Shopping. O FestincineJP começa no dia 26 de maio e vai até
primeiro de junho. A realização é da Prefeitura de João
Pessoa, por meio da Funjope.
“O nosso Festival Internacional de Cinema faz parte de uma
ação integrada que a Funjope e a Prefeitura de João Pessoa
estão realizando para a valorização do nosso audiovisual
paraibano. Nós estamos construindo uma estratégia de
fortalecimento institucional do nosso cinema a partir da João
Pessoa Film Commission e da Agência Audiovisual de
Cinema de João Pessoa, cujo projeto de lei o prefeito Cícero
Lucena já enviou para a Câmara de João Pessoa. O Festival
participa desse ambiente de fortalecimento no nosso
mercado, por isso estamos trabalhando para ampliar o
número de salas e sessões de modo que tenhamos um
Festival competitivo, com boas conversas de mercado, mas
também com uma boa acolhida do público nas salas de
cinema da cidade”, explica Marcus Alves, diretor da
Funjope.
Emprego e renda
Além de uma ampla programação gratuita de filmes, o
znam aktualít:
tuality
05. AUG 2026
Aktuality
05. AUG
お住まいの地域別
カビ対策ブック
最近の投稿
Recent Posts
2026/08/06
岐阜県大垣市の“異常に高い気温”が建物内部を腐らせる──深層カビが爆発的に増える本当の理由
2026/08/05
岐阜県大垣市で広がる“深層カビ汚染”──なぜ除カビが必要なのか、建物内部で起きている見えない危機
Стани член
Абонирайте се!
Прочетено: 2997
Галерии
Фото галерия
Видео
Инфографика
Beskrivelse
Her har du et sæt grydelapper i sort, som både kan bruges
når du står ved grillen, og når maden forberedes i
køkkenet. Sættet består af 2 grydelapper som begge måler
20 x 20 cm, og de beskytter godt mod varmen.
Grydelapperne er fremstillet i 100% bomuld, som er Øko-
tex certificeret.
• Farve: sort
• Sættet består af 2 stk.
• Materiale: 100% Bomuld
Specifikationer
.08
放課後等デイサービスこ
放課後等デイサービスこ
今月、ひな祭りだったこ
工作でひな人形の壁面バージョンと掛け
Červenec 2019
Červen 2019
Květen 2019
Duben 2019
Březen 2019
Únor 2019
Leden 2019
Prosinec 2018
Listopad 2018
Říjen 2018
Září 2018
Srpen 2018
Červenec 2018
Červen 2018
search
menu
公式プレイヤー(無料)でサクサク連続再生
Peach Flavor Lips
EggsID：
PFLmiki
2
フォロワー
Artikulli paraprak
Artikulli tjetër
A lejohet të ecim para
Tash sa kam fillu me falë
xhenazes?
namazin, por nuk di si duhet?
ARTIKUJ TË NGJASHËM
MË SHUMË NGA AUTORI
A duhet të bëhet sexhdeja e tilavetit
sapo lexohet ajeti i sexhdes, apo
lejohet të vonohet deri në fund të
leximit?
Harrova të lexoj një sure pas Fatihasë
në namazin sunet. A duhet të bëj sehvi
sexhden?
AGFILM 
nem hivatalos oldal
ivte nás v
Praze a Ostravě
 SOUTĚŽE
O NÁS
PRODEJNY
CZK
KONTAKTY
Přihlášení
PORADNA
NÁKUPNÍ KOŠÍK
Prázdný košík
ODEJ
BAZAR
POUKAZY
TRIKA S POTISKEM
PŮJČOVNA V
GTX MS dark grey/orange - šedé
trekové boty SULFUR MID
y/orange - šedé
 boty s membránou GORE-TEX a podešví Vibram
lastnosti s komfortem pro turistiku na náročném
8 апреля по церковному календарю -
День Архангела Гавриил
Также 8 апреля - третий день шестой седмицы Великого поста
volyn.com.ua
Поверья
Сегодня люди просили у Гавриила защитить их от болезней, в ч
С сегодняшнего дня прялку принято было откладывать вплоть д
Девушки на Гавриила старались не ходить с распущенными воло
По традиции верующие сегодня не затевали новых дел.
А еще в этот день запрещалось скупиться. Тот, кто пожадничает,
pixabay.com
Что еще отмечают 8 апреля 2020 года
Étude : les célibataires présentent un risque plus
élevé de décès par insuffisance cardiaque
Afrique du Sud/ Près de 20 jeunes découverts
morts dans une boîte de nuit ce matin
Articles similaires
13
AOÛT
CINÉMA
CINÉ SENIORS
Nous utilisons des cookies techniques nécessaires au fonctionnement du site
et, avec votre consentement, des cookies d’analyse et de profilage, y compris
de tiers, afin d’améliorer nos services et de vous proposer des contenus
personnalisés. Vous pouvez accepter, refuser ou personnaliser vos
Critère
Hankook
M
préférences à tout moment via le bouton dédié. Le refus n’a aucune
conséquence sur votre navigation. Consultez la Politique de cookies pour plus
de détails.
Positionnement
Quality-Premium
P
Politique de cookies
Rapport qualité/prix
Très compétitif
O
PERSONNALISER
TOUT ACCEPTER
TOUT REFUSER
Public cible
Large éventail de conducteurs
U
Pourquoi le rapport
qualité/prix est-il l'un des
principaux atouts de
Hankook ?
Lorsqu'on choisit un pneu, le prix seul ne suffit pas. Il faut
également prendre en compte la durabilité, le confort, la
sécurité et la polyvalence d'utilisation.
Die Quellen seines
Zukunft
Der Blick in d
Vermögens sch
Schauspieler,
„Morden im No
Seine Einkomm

┄┄┄┄┄┄┄┄┄┄┄┄┄┄┄┄┄┄┄┄

▶ WHAT IS BEING ASKED: The entries above must be copied verbatim. Leave none out.

▶ RESULT FOR THIS EXERCISE:
Shopping. O FestincineJP começa no dia 26 de maio e vai até
primeiro de junho. A realização é da Prefeitura de João
Pessoa, por meio da Funjope.
“O nosso Festival Internacional de Cinema faz parte de uma
ação integrada que a Funjope e a Prefeitura de João Pessoa
estão realizando para a valorização do nosso audiovisual
paraibano. Nós estamos construindo uma estratégia de
fortalecimento institucional do nosso cinema a partir da João
Pessoa Film Commission e da Agência Audiovisual de
Cinema de João Pessoa, cujo projeto de lei o prefeito Cícero
Lucena já enviou para a Câmara de João Pessoa. O Festival
participa desse ambiente de fortalecimento no nosso
mercado, por isso estamos trabalhando para ampliar o
número de salas e sessões de modo que tenhamos um
Festival competitivo, com boas conversas de mercado, mas
também com uma boa acolhida do público nas salas de
cinema da cidade”, explica Marcus Alves, diretor da
Funjope.
Emprego e renda
Além de uma ampla programação gratuita de filmes, o
znam aktualít:
tuality
05. AUG 2026
Aktuality
05. AUG
お住まいの地域別
カビ対策ブック
最近の投稿
Recent Posts
2026/08/06
岐阜県大垣市の“異常に高い気温”が建物内部を腐らせる──深層カビが爆発的に増える本当の理由
2026/08/05
岐阜県大垣市で広がる“深層カビ汚染”──なぜ除カビが必要なのか、建物内部で起きている見えない危機
Стани член
Абонирайте се!
Прочетено: 2997
Галерии
Фото галерия
Видео
Инфографика
Beskrivelse
Her har du et sæt grydelapper i sort, som både kan bruges
når du står ved grillen, og når maden forberedes i
køkkenet. Sættet består af 2 grydelapper som begge måler
20 x 20 cm, og de beskytter godt mod varmen.
Grydelapperne er fremstillet i 100% bomuld, som er Øko-
tex certificeret.
• Farve: sort
• Sættet består af 2 stk.
• Materiale: 100% Bomuld
Specifikationer
.08
放課後等デイサービスこ
放課後等デイサービスこ
今月、ひな祭りだったこ
工作でひな人形の壁面バージョンと掛け
Červenec 2019
Červen 2019
Květen 2019
Duben 2019
Březen 2019
Únor 2019
Leden 2019
Prosinec 2018
Listopad 2018
Říjen 2018
Září 2018
Srpen 2018
Červenec 2018
Červen 2018
search
menu
公式プレイヤー(無料)でサクサク連続再生
Peach Flavor Lips
EggsID：
PFLmiki
2
フォロワー
Artikulli paraprak
Artikulli tjetër
A lejohet të ecim para
Tash sa kam fillu me falë
xhenazes?
namazin, por nuk di si duhet?
ARTIKUJ TË NGJASHËM
MË SHUMË NGA AUTORI
A duhet të bëhet sexhdeja e tilavetit
sapo lexohet ajeti i sexhdes, apo
lejohet të vonohet deri në fund të
leximit?
Harrova të lexoj një sure pas Fatihasë
në namazin sunet. A duhet të bëj sehvi
sexhden?
AGFILM 
nem hivatalos oldal
ivte nás v
Praze a Ostravě
 SOUTĚŽE
O NÁS
PRODEJNY
CZK
KONTAKTY
Přihlášení
PORADNA
NÁKUPNÍ KOŠÍK
Prázdný košík
ODEJ
BAZAR
POUKAZY
TRIKA S POTISKEM
PŮJČOVNA V
GTX MS dark grey/orange - šedé
trekové boty SULFUR MID
y/orange - šedé
 boty s membránou GORE-TEX a podešví Vibram
lastnosti s komfortem pro turistiku na náročném
8 апреля по церковному календарю -
День Архангела Гавриил
Также 8 апреля - третий день шестой седмицы Великого поста
volyn.com.ua
Поверья
Сегодня люди просили у Гавриила защитить их от болезней, в ч
С сегодняшнего дня прялку принято было откладывать вплоть д
Девушки на Гавриила старались не ходить с распущенными воло
По традиции верующие сегодня не затевали новых дел.
А еще в этот день запрещалось скупиться. Тот, кто пожадничает,
pixabay.com
Что еще отмечают 8 апреля 2020 года
Étude : les célibataires présentent un risque plus
élevé de décès par insuffisance cardiaque
Afrique du Sud/ Près de 20 jeunes découverts
morts dans une boîte de nuit ce matin
Articles similaires
13
AOÛT
CINÉMA
CINÉ SENIORS
Nous utilisons des cookies techniques nécessaires au fonctionnement du site
et, avec votre consentement, des cookies d’analyse et de profilage, y compris
de tiers, afin d’améliorer nos services et de vous proposer des contenus
personnalisés. Vous pouvez accepter, refuser ou personnaliser vos
Critère
Hankook
M
préférences à tout moment via le bouton dédié. Le refus n’a aucune
conséquence sur votre navigation. Consultez la Politique de cookies pour plus
de détails.
Positionnement
Quality-Premium
P
Politique de cookies
Rapport qualité/prix
Très compétitif
O
PERSONNALISER
TOUT ACCEPTER
TOUT REFUSER
Public cible
Large éventail de conducteurs
U
Pourquoi le rapport
qualité/prix est-il l'un des
principaux atouts de
Hankook ?
Lorsqu'on choisit un pneu, le prix seul ne suffit pas. Il faut
également prendre en compte la durabilité, le confort, la
sécurité et la polyvalence d'utilisation.
Die Quellen seines
Zukunft
Der Blick in d
Vermögens sch
Schauspieler,
„Morden im No
Seine Einkomm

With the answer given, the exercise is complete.